L’opposabilité à la victime exerçant l’action directe de la clause d’arbitrage ou de la clause attributive de juridiction contenue dans le contrat d’assurance : entre raison et déraison.
La position de la victime exerçant son action directe contre l’assureur de responsabilité, sur le fondement de l’article 124-3 du Code des assurances ou sur celui d’un autre droit (l’action directe étant connue de nombreux systèmes d’assurance) est confortable, ou inconfortable, selon qu’on lui oppose une clause d’arbitrage ou une clause attributive de juridiction.
C’est en effet deux postions radicalement opposées qui ressortent de décisions rendues à un an d’intervalle par la Cour de cassation (Civ.1, 19 décembre 2018, n°17-28.951) et par la Cour de Justice de l’Union Européenne dans ses affaires Assens Havn/ Navigator Management UK Ltd (13 juillet 2017, aff. C-368/16) et KABEG c/ MMA IARD (20 juillet 2017, aff. C-340/16).
L’affaire soumise à la Cour de cassation mettait en scène une victime exerçant son action directe devant les tribunaux judiciaires français contre l’assureur d’une péniche ayant commis un dommage. L’assureur fait valoir avec succès devant les juridictions du fond l’existence d’une clause d’arbitrage dans la police d’assurance pour s’opposer à la compétence des tribunaux français. La Cour de cassation lui donne raison, au motif, bien connu des praticiens de l’arbitrage et prévu par l’article 1448 du Code de Procédure Civile, que la clause d’arbitrage n’était pas manifestement inapplicable. La règle posée par cet article est qu’en effet l’arbitre a priorité pour statuer sur sa propre compétence, de sorte que cette priorité n’est écartée que si la clause d’arbitrage est manifestement inapplicable, ce qui n’était pas le cas en l’espèce selon la Cour.
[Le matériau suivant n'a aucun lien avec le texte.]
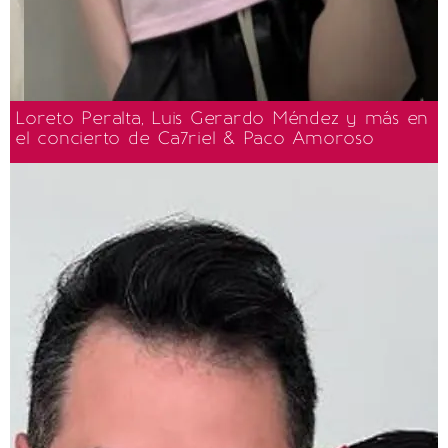
Loreto Peralta, Luis Gerardo Méndez y más en
el concierto de Ca7riel & Paco Amoroso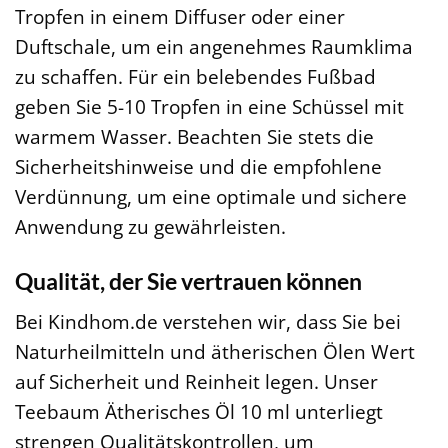
Tropfen in einem Diffuser oder einer
Duftschale, um ein angenehmes Raumklima
zu schaffen. Für ein belebendes Fußbad
geben Sie 5-10 Tropfen in eine Schüssel mit
warmem Wasser. Beachten Sie stets die
Sicherheitshinweise und die empfohlene
Verdünnung, um eine optimale und sichere
Anwendung zu gewährleisten.
Qualität, der Sie vertrauen können
Bei Kindhom.de verstehen wir, dass Sie bei
Naturheilmitteln und ätherischen Ölen Wert
auf Sicherheit und Reinheit legen. Unser
Teebaum Ätherisches Öl 10 ml unterliegt
strengen Qualitätskontrollen, um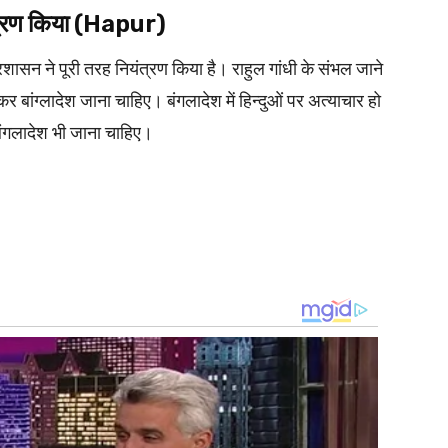
ंत्रण किया (Hapur)
रशासन ने पूरी तरह नियंत्रण किया है। राहुल गांधी के संभल जाने
बांग्लादेश जाना चाहिए। बंगलादेश में हिन्दुओं पर अत्याचार हो
बंगलादेश भी जाना चाहिए।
Une année plus tôt, la Cour de Justice de l’Union Européenne avait adopté une position radicalement différente s’agissant de l’opposabilité au tiers exerçant son action directe, de la clause attributive de juridiction. Dans sa décision Assens Havn/ Navigator Management UK Ltd la Cour avait estimé que la clause ne lui était pas opposable, dans la mesure où il est tiers au contrat d’assurance, et qu’il est une partie faible.
En outre, selon la Cour, la responsabilité de l’assureur est contractuelle vis-à-vis de son assuré, et non contractuelle vis-à-vis de la victime tierce à ce contrat. La Cour avait déjà considéré, dans un arrêt du 12 mai 2005 (aff C-112/03, Sté financière et industrielle du Peloux) que la clause attributive de juridiction est inopposable au bénéficiaire de la police, lorsque celui-ci n’est pas le souscripteur (par exemple un adhérent dans une police d’assurance groupe).
L’arrêt KABEG c./MMA IARD va même plus loin, autorisant celui qui a payé la victime et est subrogé dans ses droits à bénéficier de la favor laesi, fût-il un autre assureur subrogé, ou bien un employeur, de sorte que la clause attributive de juridiction lui est à lui-aussi inopposable.
On voit bien la différence de traitement entre la clause attributive de juridiction, déclarée inopposable au tiers exerçant son action directe, et la clause d’arbitrage, suffisante à faire échec aux règles de compétence de droit commun, notamment celles protectrices de la victime. A vrai dire, la question aurait pu être réglée par l’article 2061 alinéa 1 du Code civil, qui prévoit qu’une clause d’arbitrage ne peut pas être opposée à une personne n’ayant contracté dans le cadre de son activité professionnelle.
Se fondant sur le raisonnement de l’opposabilité du contrat d’assurance au tiers exerçant son action directe, ce dernier pourrait à son tour se prévaloir de cet article pour rejeter la clause d’arbitrage. Reste qu’il est probable que, dans cette affaire, cet article issu de la Loi du 18 novembre 2016, n’était pas entré en vigueur.